To be fair, there are many women who support their husbands, directly and indirectly—by feeding the family, paying school fees, managing the home, and absorbing pressures that might otherwise crush the man. But such women often feel compelled to remind others of their sacrifice, craving praise for doing what society never asked of them. In contrast, men, socialized to suffer in silence, rarely speak of their pain unless it erupts into breakdown, addiction, or suicide.

Dr. Oyewole’s core message—that men are silently dying—is tragically valid. But his framing places too much blame on wives and too little on a system that never gave men room to be vulnerable or women space to lead without guilt. His invocation of feminism as the villain ignores how patriarchy itself taught men to hide their fears and women to measure worth by dependence.

There’s a broader tragedy here: a society that has forced both sexes into rigid roles, then punishes them for failing to adapt. Women, expected to be submissive, now bear financial burdens. Men, taught to be strong, now buckle under invisible weights. The world is changing, but expectations haven’t caught up. And somewhere in between, love is suffocating.

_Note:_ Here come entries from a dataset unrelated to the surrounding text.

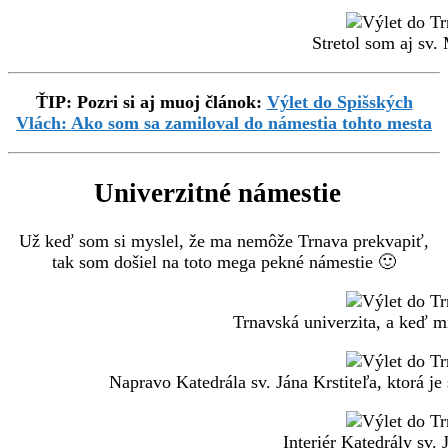
Stretol som aj sv.
ŤIP: Pozri si aj muoj článok:
Výlet do Spišských
Vlách: Ako som sa zamiloval do námestia tohto mesta
Univerzitné námestie
Už keď som si myslel, že ma nemôže Trnava prekvapiť,
tak som došiel na toto mega pekné námestie 🙂
Trnavská univerzita, a keď mi
Napravo Katedrála sv. Jána Krstiteľa, ktorá j
Interiér Katedrály sv. 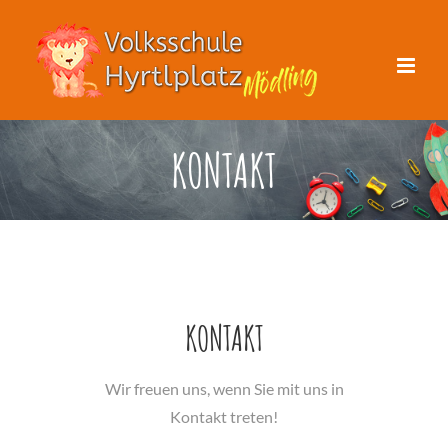
Zum
Inhalt
springen
KONTAKT
KONTAKT
Wir freuen uns, wenn Sie mit uns in
Kontakt treten!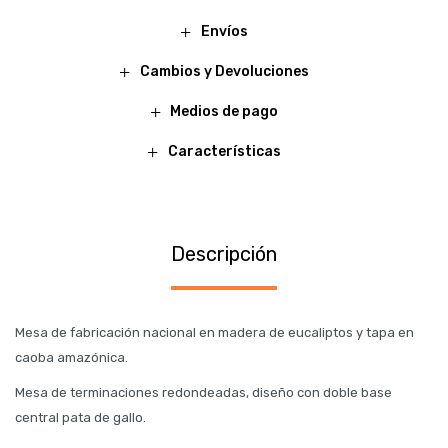
Envíos
Cambios y Devoluciones
Medios de pago
Características
Descripción
Mesa de fabricación nacional en madera de eucaliptos y tapa en
caoba amazónica.
Mesa de terminaciones redondeadas, diseño con doble base
central pata de gallo.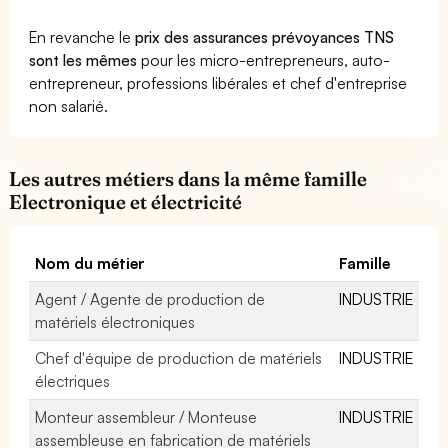
En revanche le
prix des assurances prévoyances TNS
sont les mêmes
pour les micro-entrepreneurs, auto-
entrepreneur, professions libérales et chef d'entreprise
non salarié.
Les autres métiers dans la même famille
Electronique et électricité
Nom du métier
Famille
Agent / Agente de production de
INDUSTRIE
matériels électroniques
Chef d'équipe de production de matériels
INDUSTRIE
électriques
Monteur assembleur / Monteuse
INDUSTRIE
assembleuse en fabrication de matériels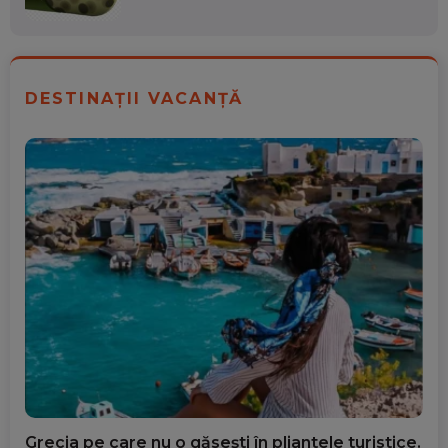
DESTINAȚII VACANȚĂ
Grecia pe care nu o găsești în pliantele turistice.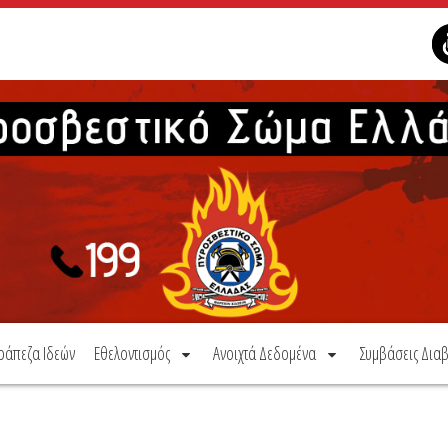
ράπεζα Ιδεών
Εθελοντισμός
Ανοιχτά Δεδομένα
Συμβάσεις Διαβ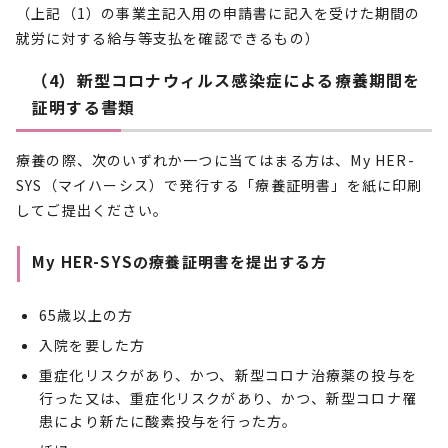
（上記（1）の事業主記入用の申請書に記入を受けた期間の
就労に対する給与等支払を確認できるもの）
（4）新型コロナウィルス感染症による療養期間を
証明する書類
療養の際、次のいずれか一つに当てはまる方は、My HER-
SYS（マイハーシス）で発行する「療養証明書」を紙に印刷
してご提出ください。
My HER-SYSの療養証明書を提出する方
65歳以上の方
入院を要した方
重症化リスクがあり、かつ、新型コロナ治療薬の投与を
行った又は、重症化リスクがあり、かつ、新型コロナ罹
患により新たに酸素投与を行った方。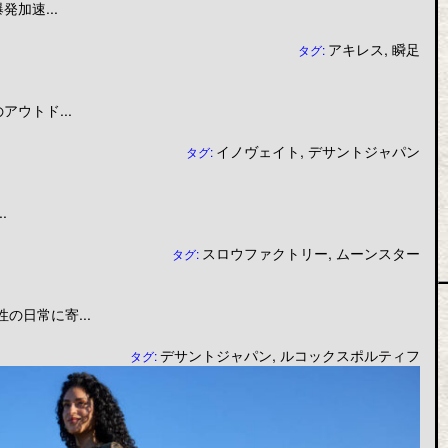
加速...
アキレス
,
瞬足
タグ:
ウトド...
イノヴェイト
,
デサントジャパン
タグ:
.
スロウファクトリー
,
ムーンスター
タグ:
日常に寄...
デサントジャパン
,
ルコックスポルティフ
タグ:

Men’s shorter life expectancy is not simply because wives don’t help out. Biology plays a part—genetic vulnerabilities, weaker immune responses, higher rates of infant mortality in boys. But so do risky behaviors, dangerous jobs, and emotional repression. Men smoke more, drink more, drive recklessly more. They’re less likely to seek medical help, and more likely to die from avoidable illnesses. Their social networks are thinner; their emotional lives often impoverished. And in Nigeria, where mental health is still shrouded in shame, these realities take a heavier toll.

Suicide statistics confirm the crisis. Nigeria’s male suicide rate is significantly higher than female, with thousands of lives lost every year. The reasons are many: poverty, depression, joblessness, relationship breakdowns. Some men take their lives quietly—through alcoholism, untreated illnesses, or simply giving up on care. This is what experts call “passive suicide”—a slow surrender to despair.

Still, blaming wives alone misses the point. True, some women withhold support. But many men never invited partnership in the first place—they demanded servitude. A woman who earns is not automatically selfish for keeping her money; she may be mirroring the same detachment she sees in a man who never bathes the children or washes a plate. The fault, then, is collective: a clash of unspoken rules, unmet needs, and unyielding pride.

Even government efforts to promote gender equity raise new questions. When Governor Bago of Niger State insisted on every local council vice-chairperson being a woman, he likely imagined empowerment. But what kind of empowerment? Will these women serve selflessly, or merely replicate male patterns with added entitlement? Even among women, there is quiet grumbling: many complain that their female counterparts are harder to approach, less giving, less willing to sacrifice for the greater good.

This is the paradox feminism must confront—not just equality of opportunity, but equality of responsibility. Can women lead and give without resentment? Can men serve and receive without shame? Can both share burdens without keeping score?

Marriage, at its best, is not a battlefield. It is not a stage for outdated scripts. It is a shelter built by two imperfect people, willing to bleed a little for each other. When we abandon competition for compassion, tradition for partnership, and silence for honesty, then perhaps we’ll stop the quiet war—and finally start the healing.